══ Working data

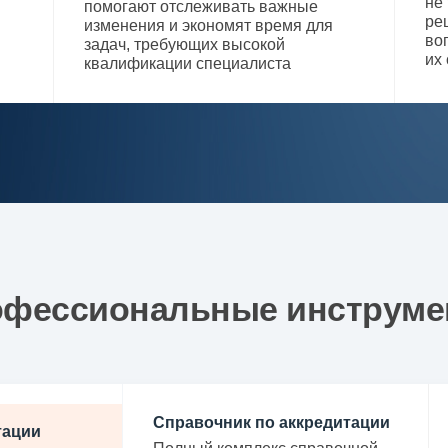
не
помогают отслеживать важные
ре
изменения и экономят время для
во
задач, требующих высокой
их
квалификации специалиста
фессиональные инструм
Справочник по аккредитации
тации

════

▸ What to do:
For this exercise, transcribe the entries above exactly, without any pictures.

▸ Exercise output:
не
помогают отслеживать важные
ре
изменения и экономят время для
во
задач, требующих высокой
их
квалификации специалиста
фессиональные инструм
Справочник по аккредитации
тации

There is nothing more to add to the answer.